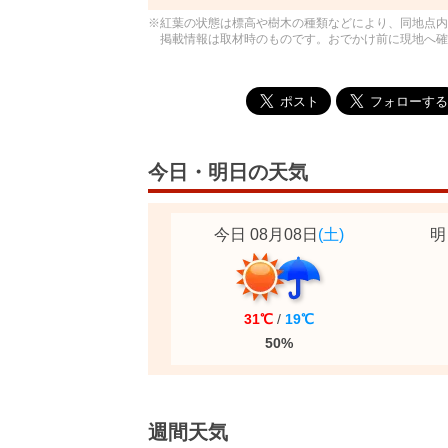
※紅葉の状態は標高や樹木の種類などにより、同地点内
掲載情報は取材時のものです。おでかけ前に現地へ確
今日・明日の天気
今日 08月08日
(土)
明
31℃
/
19℃
50%
週間天気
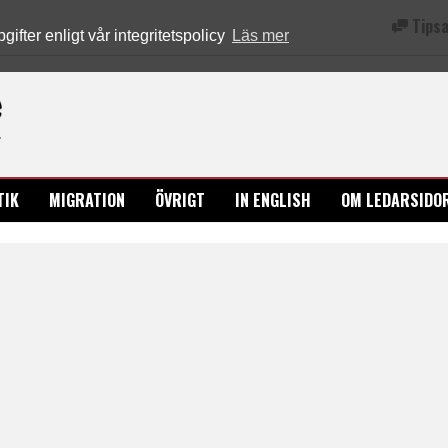
Tipsa
fter enligt vår integritetspolicy
Läs mer
Ledarsidorna.se
TIK
MIGRATION
ÖVRIGT
IN ENGLISH
OM LEDARSIDO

————

▶ **EXERCISE**
The copy you output must match the entries above exactly, except that it has no pictures.

▶ **FINISHED EXERCISE**
※紅葉の状態は標高や樹木の種類などにより、同地点内
掲載情報は取材時のものです。おでかけ前に現地へ確
今日・明日の天気
今日 08月08日
(土)
明
31℃
/
19℃
50%
週間天気
Tipsa
fter enligt vår integritetspolicy
Läs mer
Ledarsidorna.se
TIK
MIGRATION
ÖVRIGT
IN ENGLISH
OM LEDARSIDO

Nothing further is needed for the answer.